Extracted material: Begin
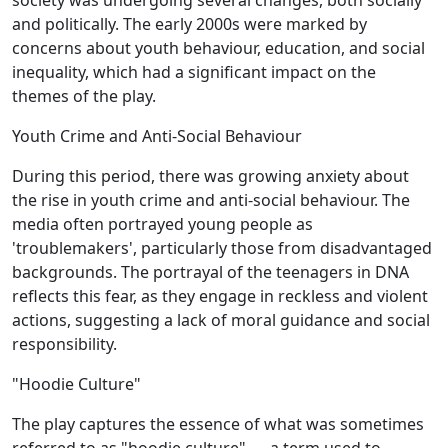
society was undergoing several changes, both socially
and politically. The early 2000s were marked by
concerns about youth behaviour, education, and social
inequality, which had a significant impact on the
themes of the play.
Youth Crime and Anti-Social Behaviour
During this period, there was growing anxiety about
the rise in youth crime and anti-social behaviour. The
media often portrayed young people as
'troublemakers', particularly those from disadvantaged
backgrounds. The portrayal of the teenagers in DNA
reflects this fear, as they engage in reckless and violent
actions, suggesting a lack of moral guidance and social
responsibility.
"Hoodie Culture"
The play captures the essence of what was sometimes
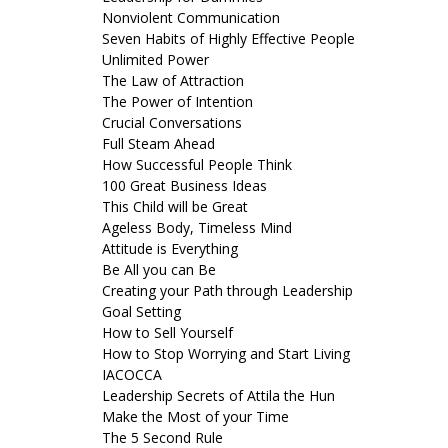
Nonviolent Communication
Seven Habits of Highly Effective People
Unlimited Power
The Law of Attraction
The Power of Intention
Crucial Conversations
Full Steam Ahead
How Successful People Think
100 Great Business Ideas
This Child will be Great
Ageless Body, Timeless Mind
Attitude is Everything
Be All you can Be
Creating your Path through Leadership
Goal Setting
How to Sell Yourself
How to Stop Worrying and Start Living
IACOCCA
Leadership Secrets of Attila the Hun
Make the Most of your Time
The 5 Second Rule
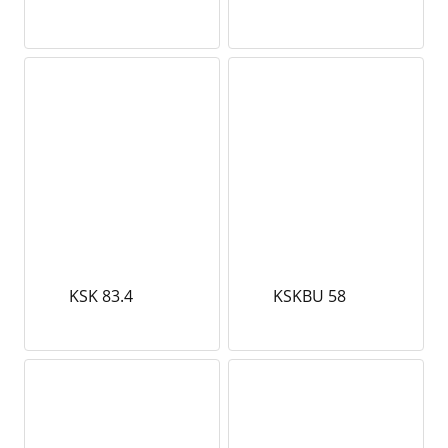
KSK 83.4
KSKBU 58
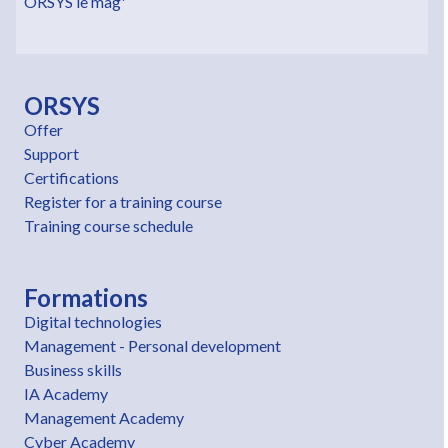
ORSYS le mag'
ORSYS
Offer
Support
Certifications
Register for a training course
Training course schedule
Formations
Digital technologies
Management - Personal development
Business skills
IA Academy
Management Academy
Cyber Academy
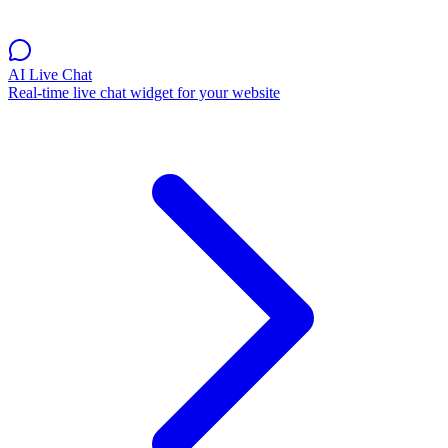
AI Live Chat
Real-time live chat widget for your website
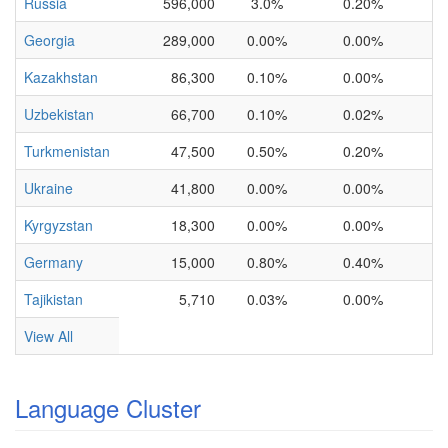
Russia
596,000
3.0%
0.20%
Georgia
289,000
0.00%
0.00%
Kazakhstan
86,300
0.10%
0.00%
Uzbekistan
66,700
0.10%
0.02%
Turkmenistan
47,500
0.50%
0.20%
Ukraine
41,800
0.00%
0.00%
Kyrgyzstan
18,300
0.00%
0.00%
Germany
15,000
0.80%
0.40%
Tajikistan
5,710
0.03%
0.00%
View All
Language Cluster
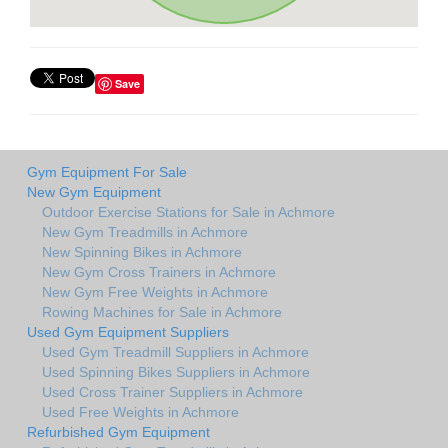
Save
Gym Equipment For Sale
New Gym Equipment
Outdoor Exercise Stations for Sale in Achmore
New Gym Treadmills in Achmore
New Spinning Bikes in Achmore
New Gym Cross Trainers in Achmore
New Gym Free Weights in Achmore
Rowing Machines for Sale in Achmore
Used Gym Equipment Suppliers
Used Gym Treadmill Suppliers in Achmore
Used Spinning Bikes Suppliers in Achmore
Used Cross Trainer Suppliers in Achmore
Used Free Weights in Achmore
Refurbished Gym Equipment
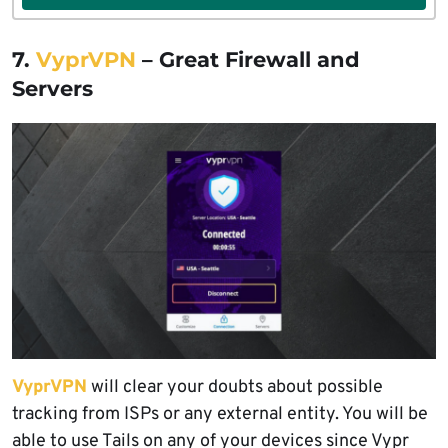
7.
VyprVPN
– Great Firewall and
Servers
VyprVPN
will clear your doubts about possible
tracking from ISPs or any external entity. You will be
able to use Tails on any of your devices since Vypr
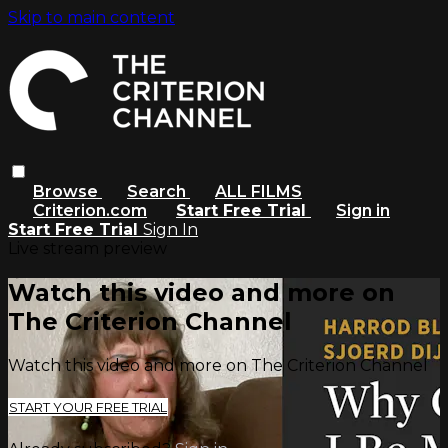
Skip to main content
Browse
Search
ALL FILMS
Criterion.com
Start Free Trial
Sign in
Start Free Trial
Sign In
Live stream preview
Watch this video and more on
The Criterion Channel
Watch this video and more on The Criterion Channel
START YOUR FREE TRIAL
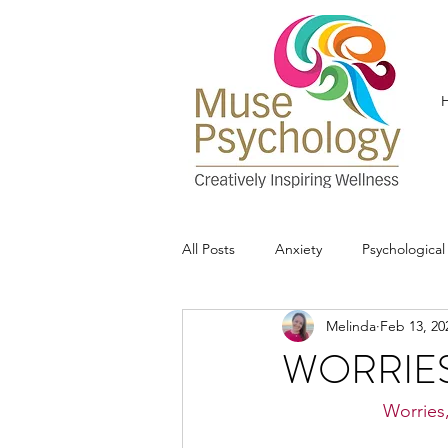
All Posts
Anxiety
Psychologica
Melinda
Feb 13, 20
WORRIE
Worries,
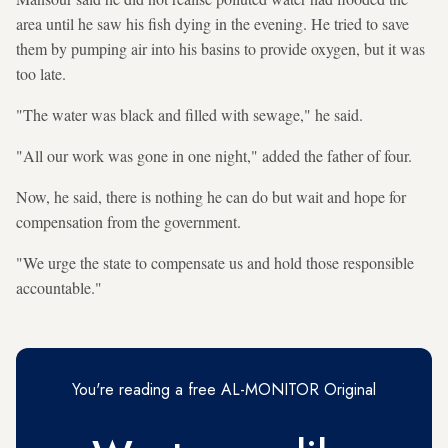
area until he saw his fish dying in the evening. He tried to save
them by pumping air into his basins to provide oxygen, but it was
too late.
"The water was black and filled with sewage," he said.
"All our work was gone in one night," added the father of four.
Now, he said, there is nothing he can do but wait and hope for
compensation from the government.
"We urge the state to compensate us and hold those responsible
accountable."
You're reading a free AL-MONITOR Original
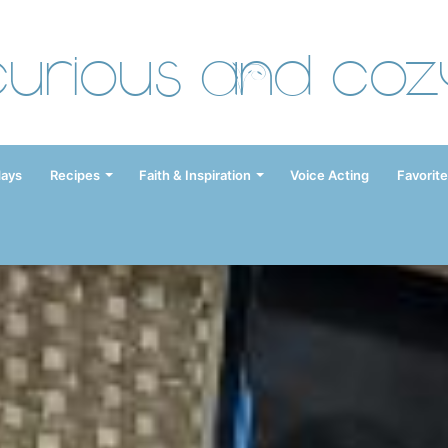
Curious and Coz
days
Recipes
Faith & Inspiration
Voice Acting
Favorite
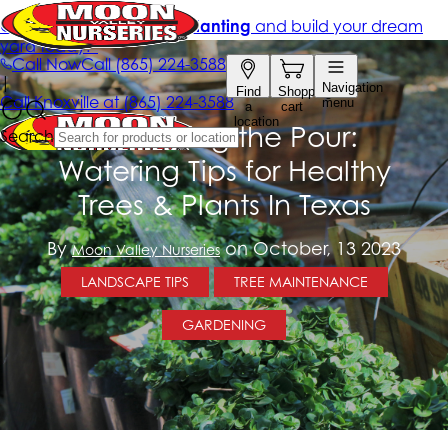
Perfecting the Pour:
Watering Tips for Healthy
Trees & Plants In Texas
By
on October, 13 2023
Moon Valley Nurseries
LANDSCAPE TIPS
TREE MAINTENANCE
GARDENING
Extracted material: End
● Task goal
Check each line above for "Achmore" and return the ones that have it.

● Answer below
Outdoor Exercise Stations for Sale in Achmore
New Gym Treadmills in Achmore
New Spinning Bikes in Achmore
New Gym Cross Trainers in Achmore
New Gym Free Weights in Achmore
Rowing Machines for Sale in Achmore
Used Gym Treadmill Suppliers in Achmore
Used Spinning Bikes Suppliers in Achmore
Used Cross Trainer Suppliers in Achmore
Used Free Weights in Achmore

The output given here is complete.